Vollkommen reglos lag sie da. Ihre natürlichen Schutzreflexe und die Muskulatur erschlafften. Langsam lockerte sich ihre Hand und der verkrampfte Griff um die ergriffene Wurzel löste sich. Die Hand rutschte ab, so dass jeglicher Halt, den sie sich so schmerzvoll erkämpft hatte verloren ging. Dennoch blieb sie genau an der Stelle liegen, ohne weiter abzurutschen, da sie sich nicht rührte. Die Zeit verstrich unerbittlich.

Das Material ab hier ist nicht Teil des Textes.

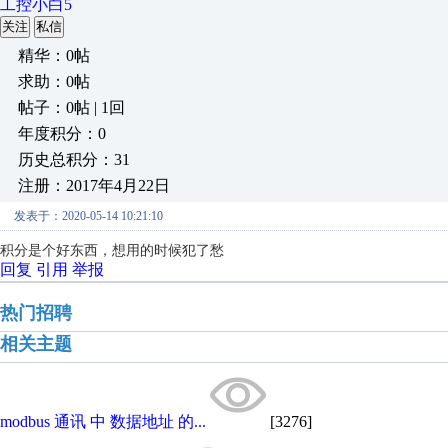
工控小白5
关注
私信
精华：0帖
求助：0帖
帖子：0帖 | 1回
年度积分：0
历史总积分：31
注册：2017年4月22日
发表于：2020-05-14 10:21:10
积分是个好东西，想用的时候犯了愁
回复
引用
举报
热门招聘
相关主题
modbus 通讯 中 数据地址 的...
[3276]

Irgendwann öffnete sie ihre Augen, der Blick fiel in erneut in die Baumkronen. Was war geschehen. Anisha überlegte einen Moment, versuchte ihre Gedanken zu sortieren. Ihr Schädel brummte mächtig. Sie wollte mit ihrer Hand an den Hinterkopf fassen, um festzustellen, ob sie dort eine offene Wunde hatte. In dieser Sekunde fiel ihr ein, was geschehen war, jedoch zu spät. Durch ihre ruckartige Bewegung rutschte sie erneut weiter den Hang hinab. Die versuchte sich irgendwie zu bremsen und nach irgendetwas zu greifen, jedoch ohne Erfolg. Mit recht hoher Geschwindigkeit ging es bergab. Mitten auf ihrem unfreiwilligen Abwärtsweg stand ein Baum, dem sie unhaltbar entgegen rutschte. Sie knallte heftig gegen den Baum und ihre Talfahrt fand erneut ein schmerzhaftes Ende. Diesmal konnte sie auch nicht weiter abrutschen, denn sie war auf einem breiten und ebenen Pfad gelandet.

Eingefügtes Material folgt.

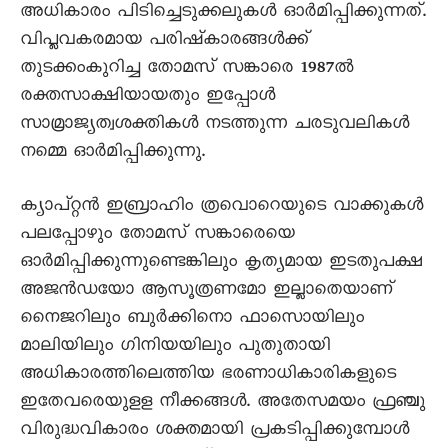
അധികാരം പിടിച്ചെടുക്കലുകൾ ഓർമിപ്പിക്കുന്നത്.
വിപ്ലവകരമായ പരിഷ്കാരങ്ങൾക്ക്
തുടക്കംകുറിച്ച തോമസ് സങ്കാരെ 1987ൽ
രക്തസാക്ഷിയായതും ഇപ്പോൾ
സാമ്രാജ്യത്വശക്തികൾ നടത്തുന്ന ചരടുവലികൾ
നമ്മെ ഓർമിപ്പിക്കുന്നു.
ക്യാപ്റ്റൻ ഇബ്രാഹിം ത്രവൊറെയുടെ വാക്കുകൾ
പലപ്പോഴും തോമസ് സങ്കാരെയെ
ഓർമിപ്പിക്കുന്നുണ്ടെങ്കിലും കൃത്യമായ ഇടതുപക്ഷ
അജൻഡയോ ആസൂത്രണമോ ഇല്ലാതെയാണ്
നെെജറിലും ബുർക്കിനൊ ഫാസൊയിലും
മാലിയിലും ഗിനിയയിലും പുതുതായി
അധികാരത്തിലെത്തിയ ഭരണാധികാരികളുടെ
ഇതേവരെയുളള നീക്കങ്ങൾ. അതേസമയം ഫ്രഞ്ചു
വിരുദ്ധവികാരം ശക്തമായി പ്രകടിപ്പിക്കുമ്പോൾ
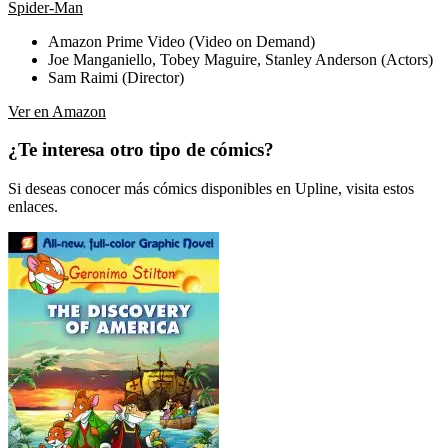
Spider-Man
Amazon Prime Video (Video on Demand)
Joe Manganiello, Tobey Maguire, Stanley Anderson (Actors)
Sam Raimi (Director)
Ver en Amazon
¿Te interesa otro tipo de cómics?
Si deseas conocer más cómics disponibles en Upline, visita estos
enlaces.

Anisha fluchte und schimpfte. Erst jetzt merkte sie, dass sie wohl in erster Linie mit dem Knie gegen den Baum geprallt war. Ihr Kopf schmerzte nach wie vor. Sie richtete sich auf und tastete als erstes ihren Hinterkopf ab. Eine dicke Beule war bereits spürbar, allerdings fühlte sich sonst alles relativ normal an. Die Haare waren extrem zerzaust und etwa nass, was allerdings an dem leicht feuchten Boden des Hangs lag. Sie versuchte jede Stelle am Hinterkopf abzutasten, auch die Stellen, die gar nicht schmerzten. Immer wieder nahm sie ihre Hand nach vorne, um zu schauen, ob Blut an ihren Fingern war. Nichts. Zum Glück. Eine offene Wunde schien nicht vorhanden zu sein.

Dann zog sie langsam die Hose an ihrem rechten Knie hoch, was so fürchterlich brannte. Sie hatte große Sorge, dass ihre Kniescheibe zertrümmert sei oder sonst irgendetwas gebrochen, so dass sie nicht zeitig nach Hause kommen würde. Sie schaute ihr Knie an, es war feuerrot und leicht geschürft. Sie tastete es vorsichtig ab und versuchte die Kniescheibe zu fühlen. Sie war ja kein Arzt, aber für sie schien es, als wäre alles am rechten Platz. Zum Vergleich fühlte sie immer das rechte und das linke Knie, aber alles schien in Ordnung zu sein. Außer einen extrem heftigen Prellung sollte also nichts weiter passiert sein, zumindest hoffte sie das.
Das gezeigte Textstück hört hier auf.